A.7 Answer: TW 7 tutorial

Answers for Sect. 7.2

This is just one box of matches (one observation), but the claim is about the population mean. Some boxes will have more than \(45\), and some fewer.
Jake is correct in one sense: You can't have \(0.9\) of a match. But the value is the mean number, and that can be a decimal. Suppose \(10\) boxes had \(49\) matches, and \(10\) boxes had \(50\) matches... is the mean \(49\), or is it \(50\)? Neither are correct; the mean is \(49.5\).
Jake is confusing the sample and population mean. The claim is that the population mean is \(45\). The sample produced a mean of \(44.9\).

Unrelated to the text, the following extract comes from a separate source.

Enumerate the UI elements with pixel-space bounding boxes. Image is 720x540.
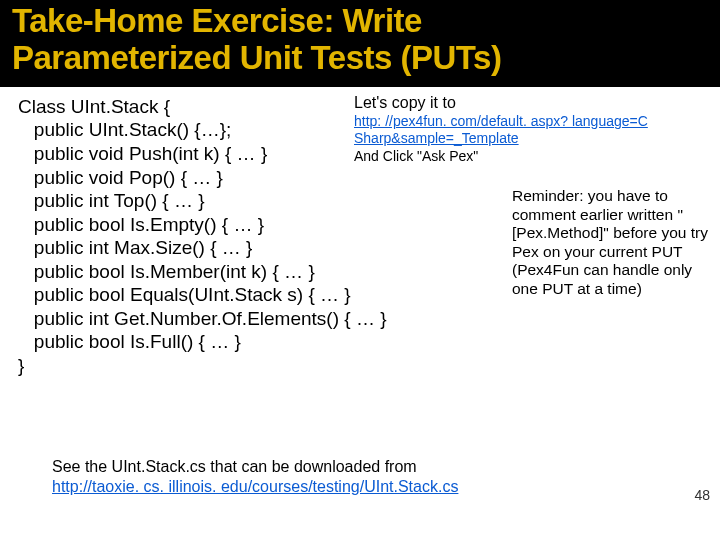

Why should the mean of two different things be the same? It's like expecting your height and your Mum's height to be the same: they are both heights, but of different things. Why should they be the same?

Of course, every sample will produce a different sample mean. This sample may just have an unusually low number of matches.
Either (1) The manufacturer is lying; or (2) the manufacturer is not lying, and this sample just happens to have a smaller number of matches: (bad) luck.
A CI gives some indication of the variation implied by the sample.
The standard error for the mean is \(0.124\div\sqrt{25} = 0.0248\). So the approximate \(95\)% CI is: \(44.9 \pm (2\times 0.0248)\), or \(44.9\pm 0.0496\), or from \(44.85\) to \(44.95\).
No. A \(95\)% CI may or may not contain the population mean. Of course, the manufacturer may indeed be lying... but we'd need to be cautious about making such a bold claim on just this evidence. Ideally, we would repeat this study a few times or take a larger sample. But it is looking suspicious...

If we had many, many sets of \(25\) matches boxes, \(95\)% of these sets of \(25\) would have a mean between \(44.85\) and \(44.95\).
\(\bar{x}\) is the mean of the sample, so \(\bar{x} = 44.9\).
\(\mu\) is the mean of the population; the true mean if you like. \(\mu\) is claimed to be \(45\), but the the value of \(\bar{x}\) will, of course, vary.

Answers for Sect. 7.3

Answers implied by H5P.

\(\displaystyle \text{s.e.}(\hat{p}) = \sqrt{ \big(\hat{p}\times(1 - \hat{p}) \big)/n}\), where \(\hat{p}\) is the sample proportion; \(n\) the sample size; "s.e." the "standard error".

Answers for Sect. 7.4

\(123/(404 - 123) = 123/281 = 0.44\).
\(\hat{p} = 123/404 = 0.304455\).
The odds: The likelihood of surviving is about \(0.44\) times the probability of dying (i.e., it is lower). Or: For every \(100\) that die, about \(44\) survive.
No: sampling variation!
\(\text{s.e.}(\hat{p}) = \sqrt{0.304455 \times (1 - 0.304455)/404} = \sqrt{0.00052416} = 0.022894\), or about \(0.023\).
A definition can be found in the textbook Glossary. Essentially, each sample is likely to produce a different value for the sample proportion, \(\hat{p}\) (the estimate of the population proportion, \(p\)), and that is what we mean by "sampling variation".
(Not provided.)
The values of \(\hat{p}\) will have an approximate normal distribution, with a standard deviation equal to standard error (\(0.023\)) and centred around the true proportion \(p\). A \(95\)% CI: \(0.304455 \pm (2\times0.022894)\), or \(0.30446\pm0.04579\), or \(0.26\) to \(0.35\).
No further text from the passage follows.